Good report. Reds can be frustrating sometimes.......ICM


----------



## Pole Position (Apr 3, 2016)

The last 2-3 weeks have been as good a drum bite as I can remember, w/ the only "negative" being most are overslot. ......and I was able to blacken some fillets last night w/o burning down the house or getting yelled at by the wife.


----------



## Griffinz33 (May 8, 2018)

Pole Position said:


> The last 2-3 weeks have been as good a drum bite as I can remember, w/ the only "negative" being most are overslot. ......and I was able to blacken some fillets last night w/o burning down the house or getting yelled at by the wife.


Yeah its been great lately. I just hope this hurricane doesn't mess everything up...


----------



## Smackdaddy53 (Dec 31, 2012)

Griffinz33 said:


> Yeah its been great lately. I just hope this hurricane doesn't mess everything up...

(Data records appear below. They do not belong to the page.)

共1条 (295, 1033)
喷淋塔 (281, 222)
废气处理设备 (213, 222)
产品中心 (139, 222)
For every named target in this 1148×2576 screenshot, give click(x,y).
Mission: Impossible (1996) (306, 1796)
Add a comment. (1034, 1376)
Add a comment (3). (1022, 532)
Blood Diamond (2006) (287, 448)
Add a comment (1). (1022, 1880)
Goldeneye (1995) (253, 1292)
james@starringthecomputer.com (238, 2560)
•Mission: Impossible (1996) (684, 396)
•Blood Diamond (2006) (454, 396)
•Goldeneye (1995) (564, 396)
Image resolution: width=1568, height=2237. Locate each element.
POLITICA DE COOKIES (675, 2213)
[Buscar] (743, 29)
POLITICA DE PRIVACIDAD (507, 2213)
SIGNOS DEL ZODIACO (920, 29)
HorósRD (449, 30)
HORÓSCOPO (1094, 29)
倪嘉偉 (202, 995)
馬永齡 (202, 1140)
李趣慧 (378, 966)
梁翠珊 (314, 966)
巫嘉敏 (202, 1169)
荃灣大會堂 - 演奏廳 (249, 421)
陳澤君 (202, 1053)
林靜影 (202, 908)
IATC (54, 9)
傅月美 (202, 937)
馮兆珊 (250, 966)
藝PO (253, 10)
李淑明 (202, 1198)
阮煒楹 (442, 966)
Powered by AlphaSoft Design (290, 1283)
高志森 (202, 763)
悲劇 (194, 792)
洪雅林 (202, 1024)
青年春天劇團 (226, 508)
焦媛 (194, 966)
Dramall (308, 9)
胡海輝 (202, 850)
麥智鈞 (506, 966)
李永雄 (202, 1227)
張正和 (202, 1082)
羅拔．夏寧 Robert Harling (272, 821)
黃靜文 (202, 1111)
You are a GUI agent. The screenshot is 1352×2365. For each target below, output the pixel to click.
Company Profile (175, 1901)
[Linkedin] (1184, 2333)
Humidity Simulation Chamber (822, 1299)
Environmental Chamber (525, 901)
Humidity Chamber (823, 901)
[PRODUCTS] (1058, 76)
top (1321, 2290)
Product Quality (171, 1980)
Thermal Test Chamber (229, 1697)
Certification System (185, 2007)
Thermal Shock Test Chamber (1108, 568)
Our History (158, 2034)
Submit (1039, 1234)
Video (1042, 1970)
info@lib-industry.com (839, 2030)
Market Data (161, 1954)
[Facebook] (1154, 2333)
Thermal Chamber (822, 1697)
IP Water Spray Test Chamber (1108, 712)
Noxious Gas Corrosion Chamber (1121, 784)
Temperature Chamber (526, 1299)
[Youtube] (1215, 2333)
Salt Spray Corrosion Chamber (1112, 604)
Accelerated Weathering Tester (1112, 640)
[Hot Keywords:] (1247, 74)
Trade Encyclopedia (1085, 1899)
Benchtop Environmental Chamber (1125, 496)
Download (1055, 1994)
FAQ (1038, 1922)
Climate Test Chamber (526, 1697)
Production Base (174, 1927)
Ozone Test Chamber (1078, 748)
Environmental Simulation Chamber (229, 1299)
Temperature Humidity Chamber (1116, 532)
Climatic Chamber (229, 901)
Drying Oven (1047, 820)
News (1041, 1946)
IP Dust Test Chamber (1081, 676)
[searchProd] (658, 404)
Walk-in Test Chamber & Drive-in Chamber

Mother Nature doesn’t work around humans. We have to adapt just like everything else. 
After hurricane Harvey fishing was better than it had been in many years.


----------



## Griffinz33 (May 8, 2018)

Smackdaddy53 said:


> Mother Nature doesn’t work around humans. We have to adapt just like everything else.
> After hurricane Harvey fishing was better than it had been in many years.


Florence did the opposite here in NC. Fishing was terrible for a while but its almost back to what it was before the hurricane.


----------



## Ice Cream Man (Jul 16, 2017)

Hope Jim stay away.......ICM


----------



## Griffinz33 (May 8, 2018)

Caught this 25" on a top dog midday on Monday. Overcast and windy but it came completely out of the water and T-boned it. It looks a lot smaller in the picture.


----------



## Griffinz33 (May 8, 2018)

Did pretty well on the fly yesterday. Caught 4 reds and 1 flatty on the fly. All sightfished and like 15-19 inchers (all small sadly)


----------



## richg99 (Nov 28, 2009)

You still had a good day. A 19-inch red will out-pull most any freshwater bass of any size, IMHO.


----------



## Ice Cream Man (Jul 16, 2017)

Griffinz33 said:


> Did pretty well on the fly yesterday. Caught 4 reds and 1 flatty on the fly. All sightfished and like 15-19 inchers (all small sadly)


That's much better than I did. 1 bump was it, not even a hook up........ICM


----------



## Griffinz33 (May 8, 2018)

Have been doing great on the reds lately. Have been fishing one school and been catching them on everything I have thrown and caught 4 there today. Found a motherland of trout today in the very back of a creek as well but only was able to get one to eat. Also found one of the most massive group of a wintertime school of redfish/trout yesterday: hundreds of trout and hundreds of reds with quite a few trout that would be citations and a lot of slot reds (the most slot reds I have seen inshore all winter).


----------



## Ice Cream Man (Jul 16, 2017)

Griffinz33 said:


> Have been doing great on the reds lately. Have been fishing one school and been catching them on everything I have thrown and caught 4 there today. Found a motherland of trout today in the very back of a creek as well but only was able to get one to eat. Also found one of the most massive group of a wintertime school of redfish/trout yesterday: hundreds of trout and hundreds of reds with quite a few trout that would be citations and a lot of slot reds (the most slot reds I have seen inshore all winter).






















Slow down. Griffin may have to change your name to "Loose Lips".....ICM


----------



## hgyt65 (May 18, 2020)

I agree


----------